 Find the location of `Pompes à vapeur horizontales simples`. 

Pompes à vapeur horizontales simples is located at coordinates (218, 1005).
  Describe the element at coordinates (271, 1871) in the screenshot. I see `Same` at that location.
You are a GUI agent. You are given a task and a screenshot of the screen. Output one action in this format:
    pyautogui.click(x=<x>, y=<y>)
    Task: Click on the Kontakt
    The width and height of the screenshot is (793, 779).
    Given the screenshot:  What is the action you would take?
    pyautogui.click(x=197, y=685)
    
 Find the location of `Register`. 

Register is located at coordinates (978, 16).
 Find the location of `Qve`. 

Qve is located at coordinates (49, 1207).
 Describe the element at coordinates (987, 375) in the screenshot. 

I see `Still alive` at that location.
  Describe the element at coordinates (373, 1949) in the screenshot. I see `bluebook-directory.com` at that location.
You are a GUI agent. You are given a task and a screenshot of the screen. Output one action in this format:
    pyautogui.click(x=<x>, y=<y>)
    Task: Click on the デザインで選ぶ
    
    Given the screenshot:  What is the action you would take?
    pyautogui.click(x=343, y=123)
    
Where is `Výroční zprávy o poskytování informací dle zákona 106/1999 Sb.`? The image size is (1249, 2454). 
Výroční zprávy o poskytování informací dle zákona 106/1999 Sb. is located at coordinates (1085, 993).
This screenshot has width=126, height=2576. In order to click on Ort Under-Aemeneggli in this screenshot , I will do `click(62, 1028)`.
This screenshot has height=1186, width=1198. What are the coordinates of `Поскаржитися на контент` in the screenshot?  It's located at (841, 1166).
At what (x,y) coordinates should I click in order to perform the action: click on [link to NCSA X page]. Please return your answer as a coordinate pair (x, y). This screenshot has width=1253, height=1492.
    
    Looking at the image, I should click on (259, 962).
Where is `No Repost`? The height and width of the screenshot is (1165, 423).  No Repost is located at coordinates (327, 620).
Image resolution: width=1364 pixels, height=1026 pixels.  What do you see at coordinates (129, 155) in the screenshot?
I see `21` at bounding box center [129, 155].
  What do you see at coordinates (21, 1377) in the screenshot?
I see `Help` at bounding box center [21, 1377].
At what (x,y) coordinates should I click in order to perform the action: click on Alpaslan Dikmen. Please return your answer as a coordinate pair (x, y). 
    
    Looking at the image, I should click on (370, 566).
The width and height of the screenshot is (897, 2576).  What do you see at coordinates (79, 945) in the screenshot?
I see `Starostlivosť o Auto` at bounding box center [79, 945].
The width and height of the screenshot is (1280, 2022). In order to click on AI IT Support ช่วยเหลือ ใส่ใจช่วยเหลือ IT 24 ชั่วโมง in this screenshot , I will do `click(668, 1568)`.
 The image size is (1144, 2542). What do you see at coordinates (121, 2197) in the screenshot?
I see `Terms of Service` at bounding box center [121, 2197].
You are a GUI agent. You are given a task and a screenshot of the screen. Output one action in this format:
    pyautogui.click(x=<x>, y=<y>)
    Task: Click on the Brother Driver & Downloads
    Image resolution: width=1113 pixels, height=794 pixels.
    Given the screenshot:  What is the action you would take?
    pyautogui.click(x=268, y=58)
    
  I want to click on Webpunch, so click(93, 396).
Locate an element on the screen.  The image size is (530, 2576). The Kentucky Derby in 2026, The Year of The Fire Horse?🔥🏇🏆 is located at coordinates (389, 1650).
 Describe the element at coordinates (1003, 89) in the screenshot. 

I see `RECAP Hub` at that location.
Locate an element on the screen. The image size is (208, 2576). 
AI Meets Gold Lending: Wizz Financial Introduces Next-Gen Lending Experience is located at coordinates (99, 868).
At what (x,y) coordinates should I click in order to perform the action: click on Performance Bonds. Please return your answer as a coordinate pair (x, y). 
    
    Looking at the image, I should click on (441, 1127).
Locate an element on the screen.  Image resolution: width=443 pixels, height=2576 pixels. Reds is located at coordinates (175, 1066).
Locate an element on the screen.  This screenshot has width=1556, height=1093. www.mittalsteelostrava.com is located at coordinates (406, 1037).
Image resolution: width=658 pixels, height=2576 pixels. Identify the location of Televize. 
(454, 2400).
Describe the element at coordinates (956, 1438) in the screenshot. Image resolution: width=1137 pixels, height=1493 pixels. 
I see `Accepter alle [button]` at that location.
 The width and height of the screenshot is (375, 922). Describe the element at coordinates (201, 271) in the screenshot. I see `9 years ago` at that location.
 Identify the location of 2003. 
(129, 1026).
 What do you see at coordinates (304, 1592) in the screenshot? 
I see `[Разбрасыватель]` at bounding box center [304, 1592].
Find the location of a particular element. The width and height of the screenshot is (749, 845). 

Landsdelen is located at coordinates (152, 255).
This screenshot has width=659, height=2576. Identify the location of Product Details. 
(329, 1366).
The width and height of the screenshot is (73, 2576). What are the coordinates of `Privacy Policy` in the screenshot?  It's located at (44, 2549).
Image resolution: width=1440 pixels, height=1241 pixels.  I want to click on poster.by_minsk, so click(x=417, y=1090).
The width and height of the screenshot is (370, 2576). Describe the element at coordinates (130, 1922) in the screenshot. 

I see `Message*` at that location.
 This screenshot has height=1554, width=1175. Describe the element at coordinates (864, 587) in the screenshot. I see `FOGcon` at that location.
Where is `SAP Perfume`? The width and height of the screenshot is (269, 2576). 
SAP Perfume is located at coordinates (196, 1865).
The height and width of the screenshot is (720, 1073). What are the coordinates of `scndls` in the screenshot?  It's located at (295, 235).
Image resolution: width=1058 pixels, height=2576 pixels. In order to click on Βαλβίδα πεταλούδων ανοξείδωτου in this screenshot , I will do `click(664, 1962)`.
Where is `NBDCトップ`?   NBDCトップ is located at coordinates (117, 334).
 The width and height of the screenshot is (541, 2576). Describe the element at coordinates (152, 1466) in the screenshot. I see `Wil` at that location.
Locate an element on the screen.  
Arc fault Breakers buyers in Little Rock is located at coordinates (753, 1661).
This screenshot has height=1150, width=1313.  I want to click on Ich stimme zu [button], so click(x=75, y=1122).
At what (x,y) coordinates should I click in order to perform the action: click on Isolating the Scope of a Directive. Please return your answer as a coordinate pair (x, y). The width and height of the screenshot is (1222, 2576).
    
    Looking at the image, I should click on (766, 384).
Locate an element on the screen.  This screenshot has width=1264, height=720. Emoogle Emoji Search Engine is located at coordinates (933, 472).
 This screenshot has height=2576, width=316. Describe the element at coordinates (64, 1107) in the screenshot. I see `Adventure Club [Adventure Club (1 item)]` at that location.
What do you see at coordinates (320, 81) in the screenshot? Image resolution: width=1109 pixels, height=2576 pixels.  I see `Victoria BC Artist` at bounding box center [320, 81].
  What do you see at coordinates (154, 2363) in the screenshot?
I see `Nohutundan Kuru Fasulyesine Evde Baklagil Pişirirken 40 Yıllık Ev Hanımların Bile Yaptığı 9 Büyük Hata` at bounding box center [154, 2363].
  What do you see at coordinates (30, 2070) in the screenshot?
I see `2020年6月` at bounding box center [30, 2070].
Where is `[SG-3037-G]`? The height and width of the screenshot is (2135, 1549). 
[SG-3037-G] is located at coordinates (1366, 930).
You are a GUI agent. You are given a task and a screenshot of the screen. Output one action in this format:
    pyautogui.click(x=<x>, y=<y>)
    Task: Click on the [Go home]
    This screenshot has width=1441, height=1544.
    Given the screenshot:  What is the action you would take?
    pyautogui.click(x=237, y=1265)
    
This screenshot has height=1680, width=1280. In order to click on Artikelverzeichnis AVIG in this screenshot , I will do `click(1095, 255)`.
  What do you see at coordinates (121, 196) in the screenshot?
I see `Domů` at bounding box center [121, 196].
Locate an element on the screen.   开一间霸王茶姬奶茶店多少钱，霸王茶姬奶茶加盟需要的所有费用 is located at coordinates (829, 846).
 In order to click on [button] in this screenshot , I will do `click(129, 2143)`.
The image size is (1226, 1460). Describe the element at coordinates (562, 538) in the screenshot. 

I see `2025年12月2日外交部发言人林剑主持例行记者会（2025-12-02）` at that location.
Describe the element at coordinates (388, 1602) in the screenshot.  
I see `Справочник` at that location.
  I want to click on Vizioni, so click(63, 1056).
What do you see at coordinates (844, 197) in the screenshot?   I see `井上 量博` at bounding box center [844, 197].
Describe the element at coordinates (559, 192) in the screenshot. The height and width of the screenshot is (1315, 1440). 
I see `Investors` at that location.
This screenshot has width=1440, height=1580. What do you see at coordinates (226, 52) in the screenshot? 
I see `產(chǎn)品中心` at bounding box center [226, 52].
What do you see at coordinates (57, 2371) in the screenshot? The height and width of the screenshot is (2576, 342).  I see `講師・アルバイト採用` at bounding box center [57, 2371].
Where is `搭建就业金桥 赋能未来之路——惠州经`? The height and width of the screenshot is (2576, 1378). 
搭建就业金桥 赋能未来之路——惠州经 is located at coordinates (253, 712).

========

THE PROBLEM: Give again, word for word, the records from their first line to the one with "This screenshot has height=1186, width=1198.", and leave out all else.

WRITTEN ANSWER:
 Find the location of `Pompes à vapeur horizontales simples`. 

Pompes à vapeur horizontales simples is located at coordinates (218, 1005).
  Describe the element at coordinates (271, 1871) in the screenshot. I see `Same` at that location.
You are a GUI agent. You are given a task and a screenshot of the screen. Output one action in this format:
    pyautogui.click(x=<x>, y=<y>)
    Task: Click on the Kontakt
    The width and height of the screenshot is (793, 779).
    Given the screenshot:  What is the action you would take?
    pyautogui.click(x=197, y=685)
    
 Find the location of `Register`. 

Register is located at coordinates (978, 16).
 Find the location of `Qve`. 

Qve is located at coordinates (49, 1207).
 Describe the element at coordinates (987, 375) in the screenshot. 

I see `Still alive` at that location.
  Describe the element at coordinates (373, 1949) in the screenshot. I see `bluebook-directory.com` at that location.
You are a GUI agent. You are given a task and a screenshot of the screen. Output one action in this format:
    pyautogui.click(x=<x>, y=<y>)
    Task: Click on the デザインで選ぶ
    
    Given the screenshot:  What is the action you would take?
    pyautogui.click(x=343, y=123)
    
Where is `Výroční zprávy o poskytování informací dle zákona 106/1999 Sb.`? The image size is (1249, 2454). 
Výroční zprávy o poskytování informací dle zákona 106/1999 Sb. is located at coordinates (1085, 993).
This screenshot has width=126, height=2576. In order to click on Ort Under-Aemeneggli in this screenshot , I will do `click(62, 1028)`.
This screenshot has height=1186, width=1198. What are the coordinates of `Поскаржитися на контент` in the screenshot?  It's located at (841, 1166).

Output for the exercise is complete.